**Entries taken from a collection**
*** Block opens ***

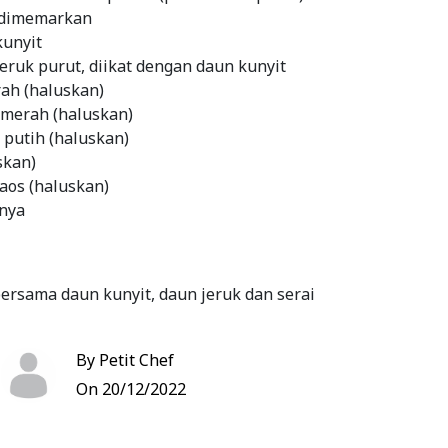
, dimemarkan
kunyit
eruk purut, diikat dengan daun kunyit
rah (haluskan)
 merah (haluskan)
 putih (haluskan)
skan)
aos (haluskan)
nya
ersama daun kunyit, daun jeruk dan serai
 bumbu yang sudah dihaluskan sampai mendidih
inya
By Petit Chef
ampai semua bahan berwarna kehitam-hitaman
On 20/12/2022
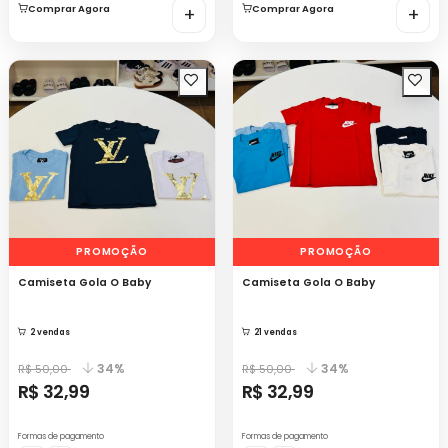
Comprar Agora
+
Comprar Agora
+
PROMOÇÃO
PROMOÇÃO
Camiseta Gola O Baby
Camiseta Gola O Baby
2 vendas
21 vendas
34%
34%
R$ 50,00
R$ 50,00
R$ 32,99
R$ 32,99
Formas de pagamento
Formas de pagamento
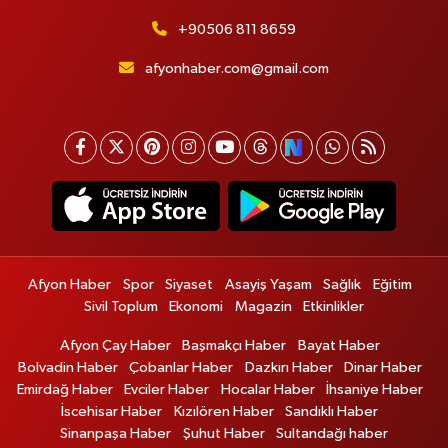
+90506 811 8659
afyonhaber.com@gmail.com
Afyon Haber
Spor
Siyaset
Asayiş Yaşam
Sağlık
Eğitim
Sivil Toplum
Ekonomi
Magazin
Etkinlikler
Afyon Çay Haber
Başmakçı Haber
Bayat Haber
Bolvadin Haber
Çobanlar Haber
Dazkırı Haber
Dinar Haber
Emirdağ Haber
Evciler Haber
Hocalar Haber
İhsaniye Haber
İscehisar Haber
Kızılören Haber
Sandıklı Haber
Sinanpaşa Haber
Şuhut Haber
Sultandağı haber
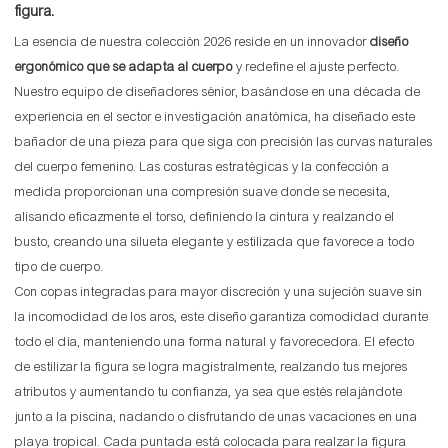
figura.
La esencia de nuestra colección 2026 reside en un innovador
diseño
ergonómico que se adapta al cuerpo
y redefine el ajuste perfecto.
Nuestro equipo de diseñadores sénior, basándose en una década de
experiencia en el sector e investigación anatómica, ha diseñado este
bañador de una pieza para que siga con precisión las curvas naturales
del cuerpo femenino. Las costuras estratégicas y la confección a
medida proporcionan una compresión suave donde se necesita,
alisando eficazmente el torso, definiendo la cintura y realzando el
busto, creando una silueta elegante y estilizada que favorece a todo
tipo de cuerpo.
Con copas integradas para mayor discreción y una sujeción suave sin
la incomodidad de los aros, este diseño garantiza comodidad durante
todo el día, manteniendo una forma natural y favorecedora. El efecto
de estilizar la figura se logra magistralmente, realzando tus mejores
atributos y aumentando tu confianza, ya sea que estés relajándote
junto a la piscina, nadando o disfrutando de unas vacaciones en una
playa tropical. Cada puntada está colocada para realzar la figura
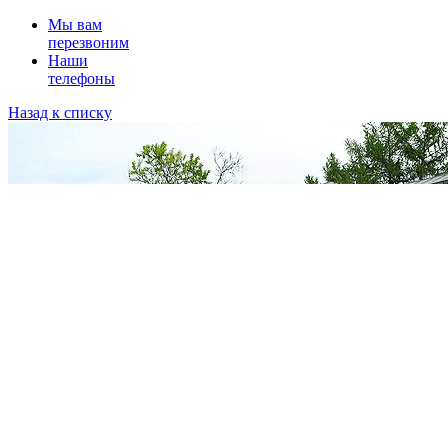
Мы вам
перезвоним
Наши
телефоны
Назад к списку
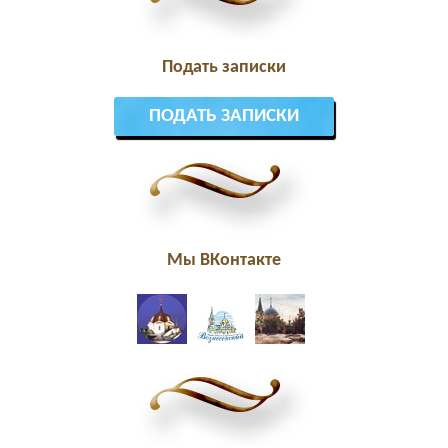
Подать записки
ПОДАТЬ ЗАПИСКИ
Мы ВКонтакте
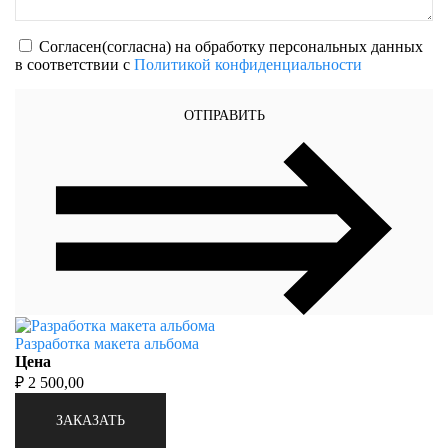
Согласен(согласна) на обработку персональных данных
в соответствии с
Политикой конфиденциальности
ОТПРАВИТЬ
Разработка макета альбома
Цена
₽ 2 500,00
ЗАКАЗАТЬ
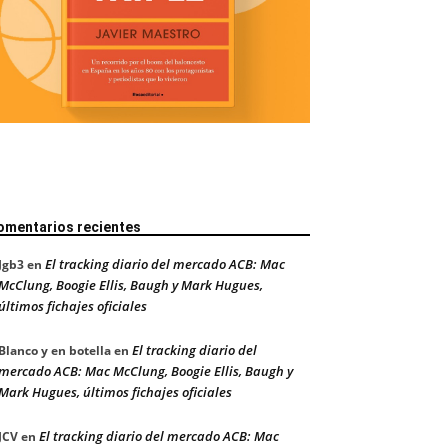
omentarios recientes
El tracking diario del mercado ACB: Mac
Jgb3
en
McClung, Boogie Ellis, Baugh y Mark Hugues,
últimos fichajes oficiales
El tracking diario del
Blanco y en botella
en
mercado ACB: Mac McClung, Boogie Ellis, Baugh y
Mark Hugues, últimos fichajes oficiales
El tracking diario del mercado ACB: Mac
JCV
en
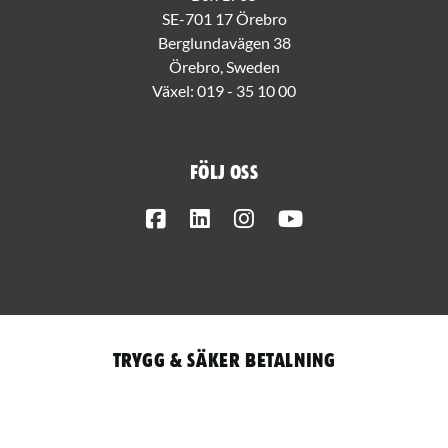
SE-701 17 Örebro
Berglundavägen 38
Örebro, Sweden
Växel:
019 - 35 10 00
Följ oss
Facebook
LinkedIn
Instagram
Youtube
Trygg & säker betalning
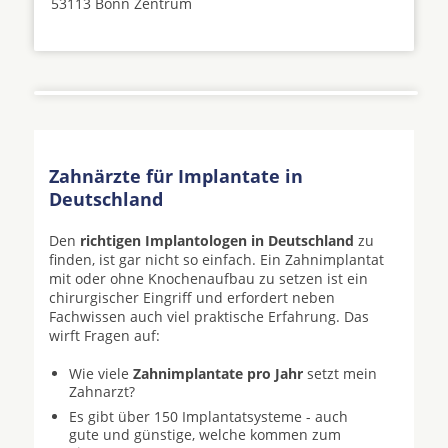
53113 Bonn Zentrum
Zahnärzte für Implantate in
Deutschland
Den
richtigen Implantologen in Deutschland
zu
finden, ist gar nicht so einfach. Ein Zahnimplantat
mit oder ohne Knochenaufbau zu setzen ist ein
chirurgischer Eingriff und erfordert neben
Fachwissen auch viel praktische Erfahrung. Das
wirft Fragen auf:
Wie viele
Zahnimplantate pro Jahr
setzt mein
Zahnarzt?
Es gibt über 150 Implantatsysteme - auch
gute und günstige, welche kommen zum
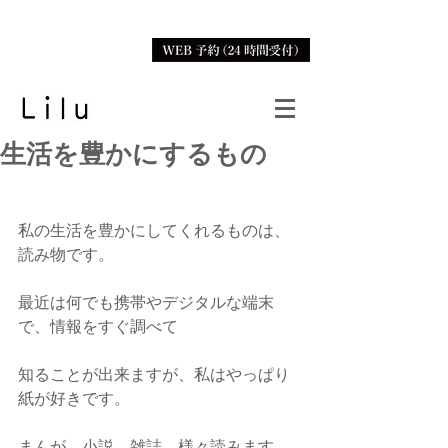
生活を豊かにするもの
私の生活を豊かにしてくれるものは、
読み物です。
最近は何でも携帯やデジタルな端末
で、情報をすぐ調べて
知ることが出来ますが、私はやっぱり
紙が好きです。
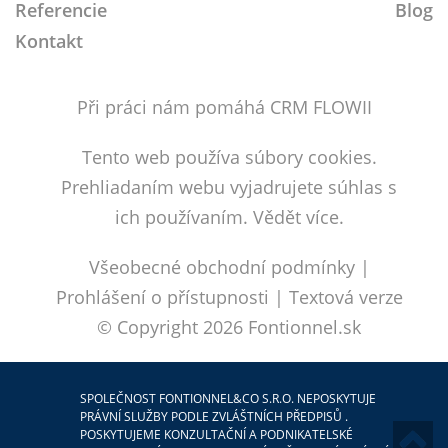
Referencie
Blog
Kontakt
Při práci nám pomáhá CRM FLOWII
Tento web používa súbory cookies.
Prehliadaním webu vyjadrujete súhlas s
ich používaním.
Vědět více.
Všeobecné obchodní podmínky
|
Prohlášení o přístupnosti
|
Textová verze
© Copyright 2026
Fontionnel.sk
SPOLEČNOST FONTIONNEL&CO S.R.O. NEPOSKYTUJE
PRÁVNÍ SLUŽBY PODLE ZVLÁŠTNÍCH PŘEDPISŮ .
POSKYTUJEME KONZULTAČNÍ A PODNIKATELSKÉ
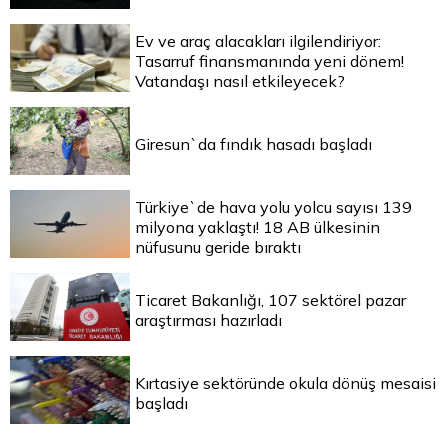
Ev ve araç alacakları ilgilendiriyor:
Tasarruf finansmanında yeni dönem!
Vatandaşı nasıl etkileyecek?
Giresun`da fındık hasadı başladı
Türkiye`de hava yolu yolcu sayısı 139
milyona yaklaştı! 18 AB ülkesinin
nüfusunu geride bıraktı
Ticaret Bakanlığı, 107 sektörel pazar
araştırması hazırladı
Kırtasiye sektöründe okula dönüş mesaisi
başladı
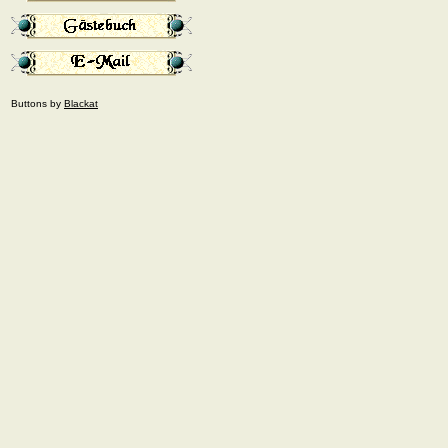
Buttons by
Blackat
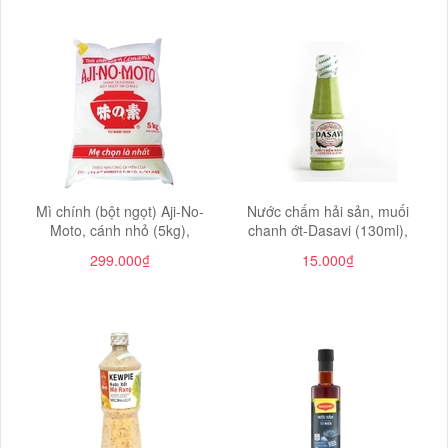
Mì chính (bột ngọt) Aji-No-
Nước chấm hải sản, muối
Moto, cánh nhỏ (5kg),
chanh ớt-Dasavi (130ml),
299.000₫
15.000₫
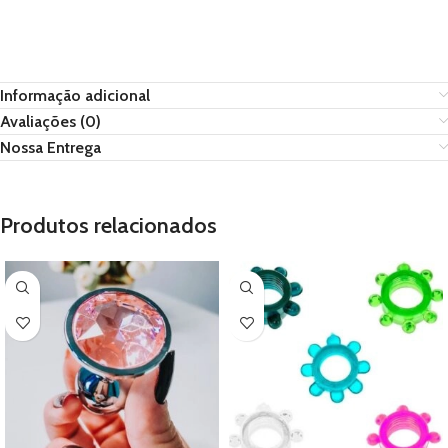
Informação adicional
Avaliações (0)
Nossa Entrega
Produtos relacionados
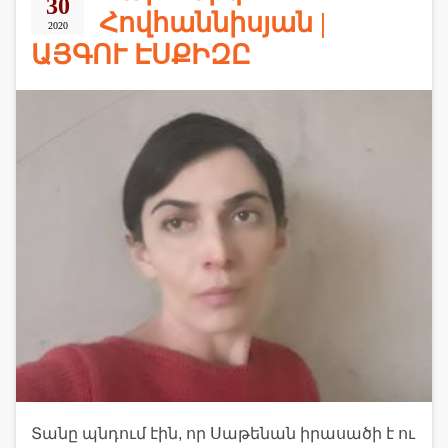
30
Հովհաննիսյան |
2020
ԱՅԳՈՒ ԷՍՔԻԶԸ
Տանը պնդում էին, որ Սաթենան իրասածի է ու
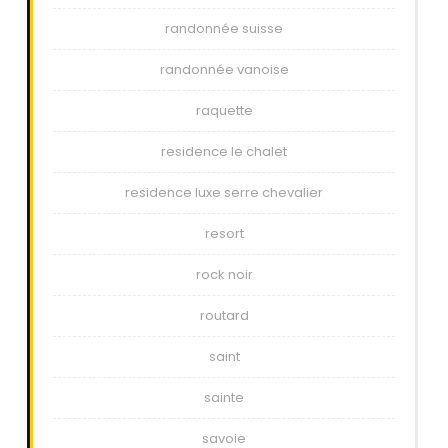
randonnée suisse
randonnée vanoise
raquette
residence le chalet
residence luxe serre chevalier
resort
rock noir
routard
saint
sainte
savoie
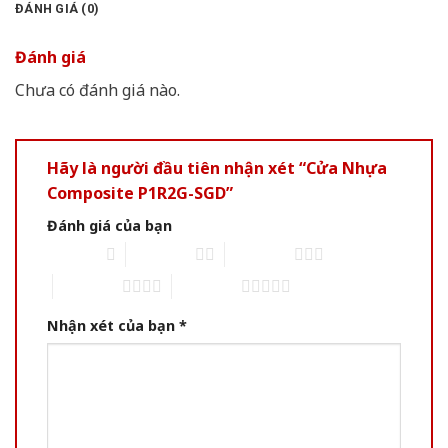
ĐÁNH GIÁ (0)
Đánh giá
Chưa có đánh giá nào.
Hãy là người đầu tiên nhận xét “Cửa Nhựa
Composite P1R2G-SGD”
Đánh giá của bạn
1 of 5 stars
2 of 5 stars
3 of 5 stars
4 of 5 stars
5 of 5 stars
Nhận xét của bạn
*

*** Block closes ***

**EXERCISE DESCRIPTION**
Go back to the records above and write them out exactly, without the pictures.

**ANSWER TO THE PROBLEM**
, dimemarkan
kunyit
eruk purut, diikat dengan daun kunyit
rah (haluskan)
 merah (haluskan)
 putih (haluskan)
skan)
aos (haluskan)
nya
ersama daun kunyit, daun jeruk dan serai
 bumbu yang sudah dihaluskan sampai mendidih
inya
By Petit Chef
ampai semua bahan berwarna kehitam-hitaman
On 20/12/2022
Comprar Agora
+
Comprar Agora
+
PROMOÇÃO
PROMOÇÃO
Camiseta Gola O Baby
Camiseta Gola O Baby
2 vendas
21 vendas
34%
34%
R$ 50,00
R$ 50,00
R$ 32,99
R$ 32,99
Formas de pagamento
Formas de pagamento
+90506 811 8659
afyonhaber.com@gmail.com
Afyon Haber
Spor
Siyaset
Asayiş Yaşam
Sağlık
Eğitim
Sivil Toplum
Ekonomi
Magazin
Etkinlikler
Afyon Çay Haber
Başmakçı Haber
Bayat Haber
Bolvadin Haber
Çobanlar Haber
Dazkırı Haber
Dinar Haber
Emirdağ Haber
Evciler Haber
Hocalar Haber
İhsaniye Haber
İscehisar Haber
Kızılören Haber
Sandıklı Haber
Sinanpaşa Haber
Şuhut Haber
Sultandağı haber
figura.
La esencia de nuestra colección 2026 reside en un innovador
diseño
ergonómico que se adapta al cuerpo
y redefine el ajuste perfecto.
Nuestro equipo de diseñadores sénior, basándose en una década de
experiencia en el sector e investigación anatómica, ha diseñado este
bañador de una pieza para que siga con precisión las curvas naturales
del cuerpo femenino. Las costuras estratégicas y la confección a
medida proporcionan una compresión suave donde se necesita,
alisando eficazmente el torso, definiendo la cintura y realzando el
busto, creando una silueta elegante y estilizada que favorece a todo
tipo de cuerpo.
Con copas integradas para mayor discreción y una sujeción suave sin
la incomodidad de los aros, este diseño garantiza comodidad durante
todo el día, manteniendo una forma natural y favorecedora. El efecto
de estilizar la figura se logra magistralmente, realzando tus mejores
atributos y aumentando tu confianza, ya sea que estés relajándote
junto a la piscina, nadando o disfrutando de unas vacaciones en una
playa tropical. Cada puntada está colocada para realzar la figura
Мы вам
перезвоним
Наши
телефоны
Назад к списку
Подать записки
ПОДАТЬ ЗАПИСКИ
Мы ВКонтакте
Согласен(согласна) на обработку персональных данных
в соответствии с
Политикой конфиденциальности
ОТПРАВИТЬ
Разработка макета альбома
Цена
₽ 2 500,00
ЗАКАЗАТЬ
omentarios recientes
El tracking diario del mercado ACB: Mac
Jgb3
en
McClung, Boogie Ellis, Baugh y Mark Hugues,
últimos fichajes oficiales
El tracking diario del
Blanco y en botella
en
mercado ACB: Mac McClung, Boogie Ellis, Baugh y
Mark Hugues, últimos fichajes oficiales
El tracking diario del mercado ACB: Mac
JCV
en
SE-701 17 Örebro
Berglundavägen 38
Örebro, Sweden
Växel:
019 - 35 10 00
Följ oss
Facebook
LinkedIn
Instagram
Youtube
Trygg & säker betalning
53113 Bonn Zentrum
Zahnärzte für Implantate in
Deutschland
Den
richtigen Implantologen in Deutschland
zu
finden, ist gar nicht so einfach. Ein Zahnimplantat
mit oder ohne Knochenaufbau zu setzen ist ein
chirurgischer Eingriff und erfordert neben
Fachwissen auch viel praktische Erfahrung. Das
wirft Fragen auf:
Wie viele
Zahnimplantate pro Jahr
setzt mein
Zahnarzt?
Es gibt über 150 Implantatsysteme - auch
gute und günstige, welche kommen zum
生活を豊かにするもの
私の生活を豊かにしてくれるものは、
読み物です。
最近は何でも携帯やデジタルな端末
で、情報をすぐ調べて
知ることが出来ますが、私はやっぱり
紙が好きです。
Referencie
Blog
Kontakt
Při práci nám pomáhá CRM FLOWII
Tento web používa súbory cookies.
Prehliadaním webu vyjadrujete súhlas s
ich používaním.
Vědět více.
Všeobecné obchodní podmínky
|
Prohlášení o přístupnosti
|
Textová verze
© Copyright 2026
Fontionnel.sk
SPOLEČNOST FONTIONNEL&CO S.R.O. NEPOSKYTUJE
PRÁVNÍ SLUŽBY PODLE ZVLÁŠTNÍCH PŘEDPISŮ .
POSKYTUJEME KONZULTAČNÍ A PODNIKATELSKÉ
Ev ve araç alacakları ilgilendiriyor:
Tasarruf finansmanında yeni dönem!
Vatandaşı nasıl etkileyecek?
Giresun`da fındık hasadı başladı
Türkiye`de hava yolu yolcu sayısı 139
milyona yaklaştı! 18 AB ülkesinin
nüfusunu geride bıraktı
Ticaret Bakanlığı, 107 sektörel pazar
araştırması hazırladı
Kırtasiye sektöründe okula dönüş mesaisi
başladı
Buttons by
Blackat
Mì chính (bột ngọt) Aji-No-
Nước chấm hải sản, muối
Moto, cánh nhỏ (5kg),
chanh ớt-Dasavi (130ml),
299.000₫
15.000₫
Informação adicional
Avaliações (0)
Nossa Entrega
Produtos relacionados
30
Հովհաննիսյան |
2020
ԱՅԳՈՒ ԷՍՔԻԶԸ
Տանը պնդում էին, որ Սաթենան իրասածի է ու
randonnée suisse
randonnée vanoise
raquette
residence le chalet
residence luxe serre chevalier
resort
rock noir
routard
saint
sainte
savoie
ĐÁNH GIÁ (0)
Đánh giá
Chưa có đánh giá nào.
Hãy là người đầu tiên nhận xét “Cửa Nhựa
Composite P1R2G-SGD”
Đánh giá của bạn
1 of 5 stars
2 of 5 stars
3 of 5 stars
4 of 5 stars
5 of 5 stars
Nhận xét của bạn
*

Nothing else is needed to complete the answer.